§ Task brief
Keeping every line intact, print the records that follow.

Records contained in a dataset
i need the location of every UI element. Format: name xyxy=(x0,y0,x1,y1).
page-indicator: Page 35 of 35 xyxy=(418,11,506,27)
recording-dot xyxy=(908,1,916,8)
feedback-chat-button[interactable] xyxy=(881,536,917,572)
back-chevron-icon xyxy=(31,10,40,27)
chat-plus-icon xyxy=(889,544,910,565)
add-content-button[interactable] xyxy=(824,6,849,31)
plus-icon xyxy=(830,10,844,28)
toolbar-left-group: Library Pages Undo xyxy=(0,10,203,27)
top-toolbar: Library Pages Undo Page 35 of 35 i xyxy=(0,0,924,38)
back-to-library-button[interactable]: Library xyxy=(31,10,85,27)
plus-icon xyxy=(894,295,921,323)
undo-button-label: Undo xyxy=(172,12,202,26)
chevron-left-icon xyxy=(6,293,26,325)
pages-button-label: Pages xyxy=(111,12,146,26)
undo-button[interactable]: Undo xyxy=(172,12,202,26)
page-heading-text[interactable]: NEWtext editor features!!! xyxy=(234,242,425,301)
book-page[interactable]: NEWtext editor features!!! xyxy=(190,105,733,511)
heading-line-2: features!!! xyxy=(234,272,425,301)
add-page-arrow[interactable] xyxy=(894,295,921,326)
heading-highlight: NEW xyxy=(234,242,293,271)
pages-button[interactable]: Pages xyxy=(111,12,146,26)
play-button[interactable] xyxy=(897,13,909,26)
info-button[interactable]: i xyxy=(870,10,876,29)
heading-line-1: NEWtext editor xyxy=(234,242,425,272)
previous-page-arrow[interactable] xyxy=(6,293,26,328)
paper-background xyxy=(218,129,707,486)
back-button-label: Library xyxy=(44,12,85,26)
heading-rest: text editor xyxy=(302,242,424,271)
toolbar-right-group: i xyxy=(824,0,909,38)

§ Finished task
i need the location of every UI element. Format: name xyxy=(x0,y0,x1,y1).
page-indicator: Page 35 of 35 xyxy=(418,11,506,27)
recording-dot xyxy=(908,1,916,8)
feedback-chat-button[interactable] xyxy=(881,536,917,572)
back-chevron-icon xyxy=(31,10,40,27)
chat-plus-icon xyxy=(889,544,910,565)
add-content-button[interactable] xyxy=(824,6,849,31)
plus-icon xyxy=(830,10,844,28)
toolbar-left-group: Library Pages Undo xyxy=(0,10,203,27)
top-toolbar: Library Pages Undo Page 35 of 35 i xyxy=(0,0,924,38)
back-to-library-button[interactable]: Library xyxy=(31,10,85,27)
plus-icon xyxy=(894,295,921,323)
undo-button-label: Undo xyxy=(172,12,202,26)
chevron-left-icon xyxy=(6,293,26,325)
pages-button-label: Pages xyxy=(111,12,146,26)
undo-button[interactable]: Undo xyxy=(172,12,202,26)
page-heading-text[interactable]: NEWtext editor features!!! xyxy=(234,242,425,301)
book-page[interactable]: NEWtext editor features!!! xyxy=(190,105,733,511)
heading-line-2: features!!! xyxy=(234,272,425,301)
add-page-arrow[interactable] xyxy=(894,295,921,326)
heading-highlight: NEW xyxy=(234,242,293,271)
pages-button[interactable]: Pages xyxy=(111,12,146,26)
play-button[interactable] xyxy=(897,13,909,26)
info-button[interactable]: i xyxy=(870,10,876,29)
heading-line-1: NEWtext editor xyxy=(234,242,425,272)
previous-page-arrow[interactable] xyxy=(6,293,26,328)
paper-background xyxy=(218,129,707,486)
back-button-label: Library xyxy=(44,12,85,26)
heading-rest: text editor xyxy=(302,242,424,271)
toolbar-right-group: i xyxy=(824,0,909,38)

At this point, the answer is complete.